Records contained in a dataset
%%

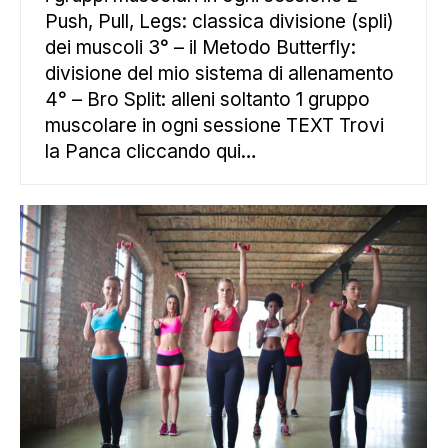
Push, Pull, Legs: classica divisione (spli)
dei muscoli 3° – il Metodo Butterfly:
divisione del mio sistema di allenamento
4° – Bro Split: alleni soltanto 1 gruppo
muscolare in ogni sessione TEXT Trovi
la Panca cliccando qui…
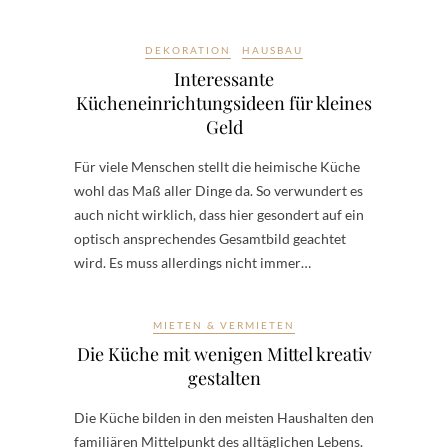
DEKORATION
HAUSBAU
Interessante
Kücheneinrichtungsideen für kleines
Geld
Für viele Menschen stellt die heimische Küche
wohl das Maß aller Dinge da. So verwundert es
auch nicht wirklich, dass hier gesondert auf ein
optisch ansprechendes Gesamtbild geachtet
wird. Es muss allerdings nicht immer…
MIETEN & VERMIETEN
Die Küche mit wenigen Mittel kreativ
gestalten
Die Küche bilden in den meisten Haushalten den
familiären Mittelpunkt des alltäglichen Lebens.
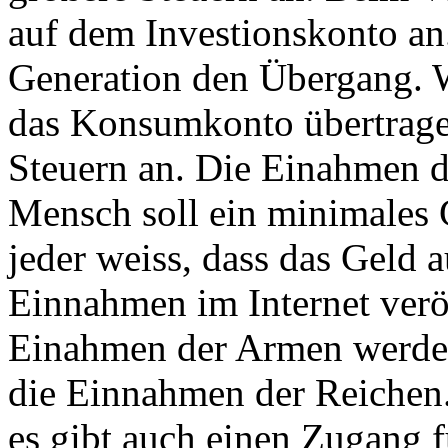
auf dem Investionskonto an.
Generation den Übergang. W
das Konsumkonto übertragen
Steuern an. Die Einahmen 
Mensch soll ein minimales 
jeder weiss, dass das Geld 
Einnahmen im Internet veröf
Einahmen der Armen werden 
die Einnahmen der Reichen.
es gibt auch einen Zugang 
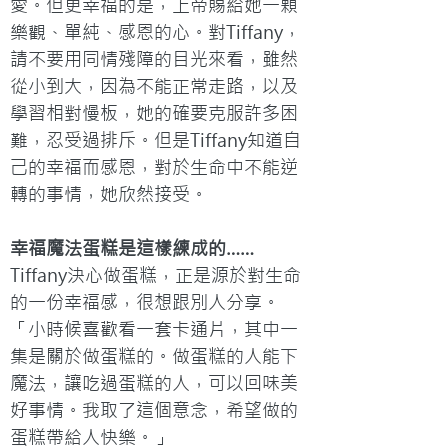
愛。但更幸福的是，上帝賜給她一顆
樂觀、單純、感恩的心。對Tiffany，
請不要用同情殘障的目光來看，雖然
從小到大，因為不能正常走路，以及
學習相對慢板，她的確要克服許多困
難，忍受過排斥。但是Tiffany知道自
己的幸福而感恩，對於生命中不能逆
幸福魔法蛋糕是這樣練成的……
Tiffany決心做蛋糕，正是源於對生命
的一份幸福感，很想跟別人分享。
「小時候喜歡看一套卡通片，其中一
集是關於做蛋糕的。做蛋糕的人能下
魔法，讓吃過蛋糕的人，可以回味美
好事情。我取了這個意念，希望做的
蛋糕帶給人快樂。」
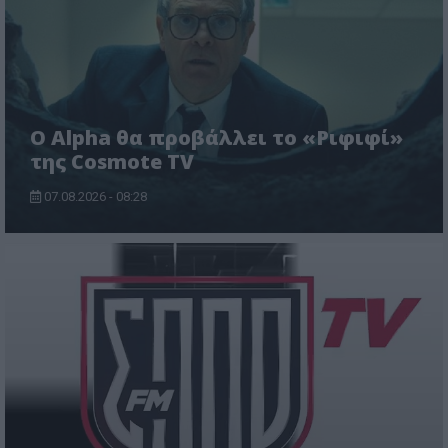
Ο Alpha θα προβάλλει το «Ριφιφί»
της Cosmote TV
07.08.2026 - 08:28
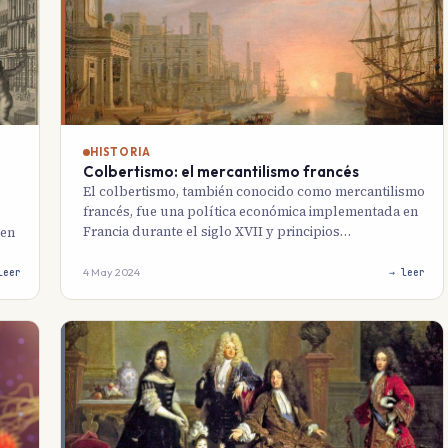
HISTORIA
Colbertismo: el mercantilismo francés
El colbertismo, también conocido como mercantilismo
francés, fue una política económica implementada en
Francia durante el siglo XVII y principios…
 en
4 May 2024
leer
→ leer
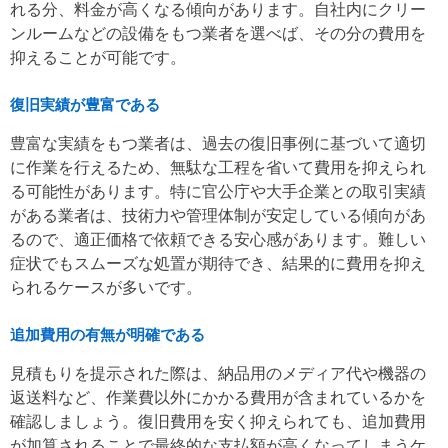
れる分、料金が高くなる傾向があります。自社内にクリー
ンルームなどの設備をもつ業者を選べば、その分の費用を
抑えることが可能です。
復旧実績が豊富である
豊富な実績をもつ業者は、過去の復旧事例に基づいて適切
に作業を行えるため、無駄な工程を省いて費用を抑えられ
る可能性があります。特に官公庁や大手企業との取引実績
がある業者は、技術力や管理体制が安定している傾向があ
るので、適正価格で依頼できる安心感があります。難しい
症状でもスムーズな処置が期待でき、結果的に費用を抑え
られるケースが多いです。
追加費用の有無が明確である
見積もりを提示された際は、納品用のメディア代や機器の
返送料など、作業費以外にかかる費用が含まれているかを
確認しましょう。復旧費用を安く抑えられても、追加費用
が加算されることで最終的な支払額が高くなってしまうケ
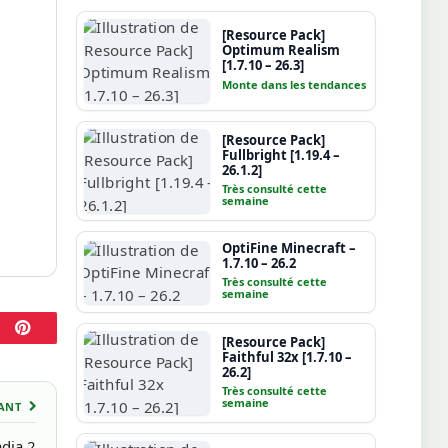
[Resource Pack]
Optimum Realism
[1.7.10 – 26.3]
Monte dans les tendances
[Resource Pack]
Fullbright [1.19.4 –
26.1.2]
Très consulté cette
semaine
OptiFine Minecraft –
1.7.10 – 26.2
Très consulté cette
semaine
[Resource Pack]
Pinterest
Faithful 32x [1.7.10 –
26.2]
Très consulté cette
semaine
VANT
dia 2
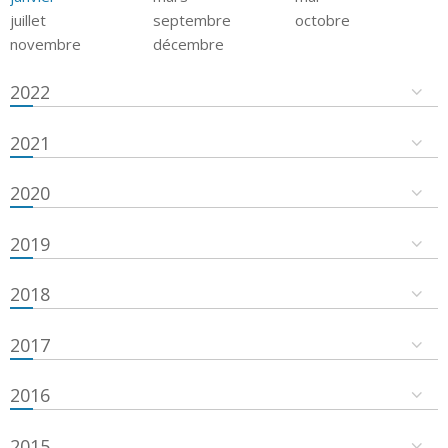
juillet
septembre
octobre
novembre
décembre
2022
2021
2020
2019
2018
2017
2016
2015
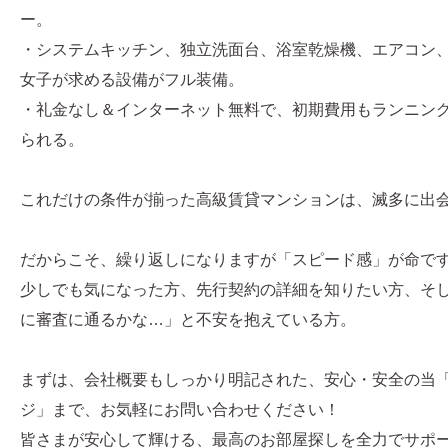
ー。
・システムキッチン、独立洗面台、浴室乾燥機、エアコン
女子が求める設備がフル装備。
・礼金なし＆インターネット無料で、初期費用もランニン
られる。
これだけの条件が揃った高級賃貸マンションは、滅多に出
だからこそ、繰り返しになりますが「スピード感」が命で
少しでも気になった方、先行契約の詳細を知りたい方、そ
に審査に通るかな…」と不安を抱えている方。
まずは、会社概要もしっかり明記された、安心・安全の当
ジ」まで、お気軽にお問い合わせください！
皆さまが安心して輝ける、最高のお部屋探しを全力でサポ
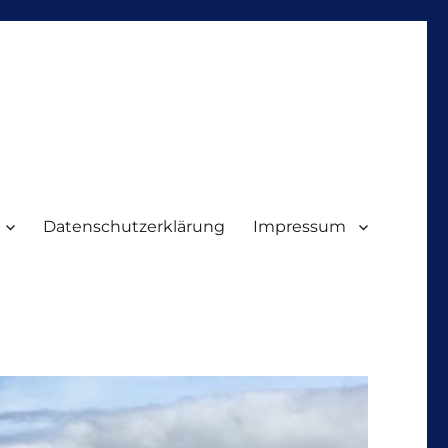
Datenschutzerklärung
Impressum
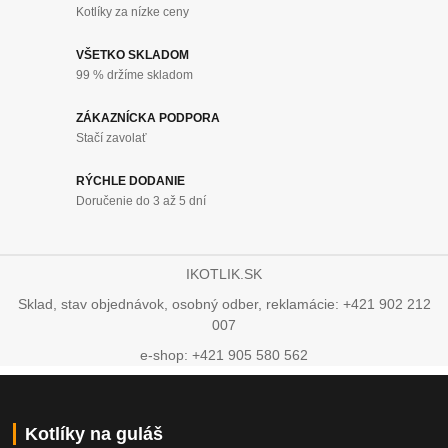
Kotlíky za nízke ceny
VŠETKO SKLADOM
99 % držíme skladom
ZÁKAZNÍCKA PODPORA
Stačí zavolať
RÝCHLE DODANIE
Doručenie do 3 až 5 dní
IKOTLIK.SK
Sklad, stav objednávok, osobný odber, reklamácie: +421 902 212
007
e-shop: +421 905 580 562
Kotlíky na guláš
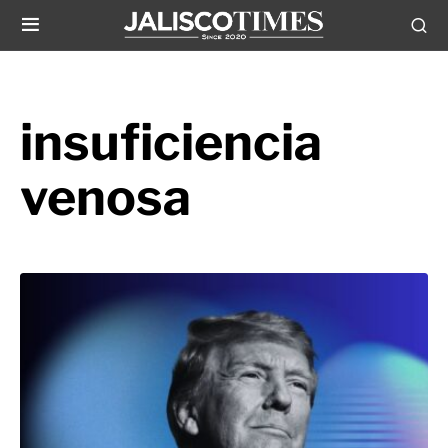
insuficiencia
venosa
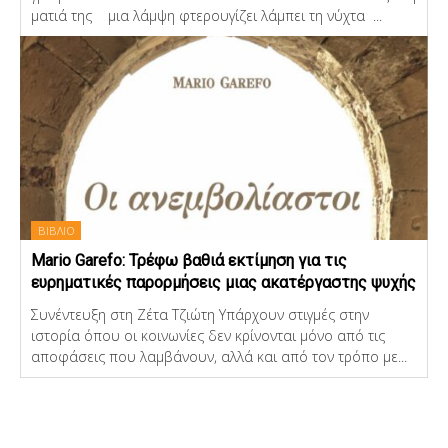
ματιά της μια λάμψη φτερουγίζει λάμπει τη νύχτα ...
ΒΙΒΛΙΟ
Mario Garefo: Τρέφω βαθιά εκτίμηση για τις
ευρηματικές παρορμήσεις μιας ακατέργαστης ψυχής
Συνέντευξη στη Ζέτα Τζιώτη Υπάρχουν στιγμές στην
ιστορία όπου οι κοινωνίες δεν κρίνονται μόνο από τις
αποφάσεις που λαμβάνουν, αλλά και από τον τρόπο με...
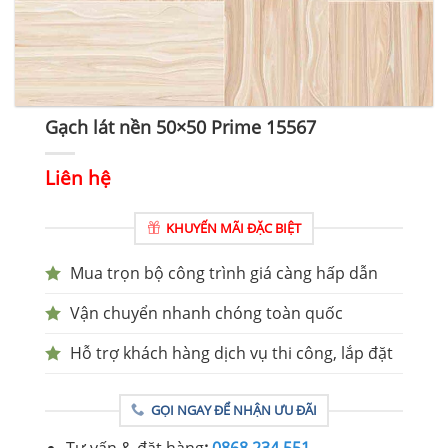
Gạch lát nền 50×50 Prime 15567
Liên hệ
KHUYẾN MÃI ĐẶC BIỆT
Mua trọn bộ công trình giá càng hấp dẫn
Vận chuyển nhanh chóng toàn quốc
Hỗ trợ khách hàng dịch vụ thi công, lắp đặt
GỌI NGAY ĐỂ NHẬN ƯU ĐÃI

%%

Exercise
What lines of the data contain the string "dass"? List them.

Exercise answer
auch nicht wirklich, dass hier gesondert auf ein
jeder weiss, dass das Geld 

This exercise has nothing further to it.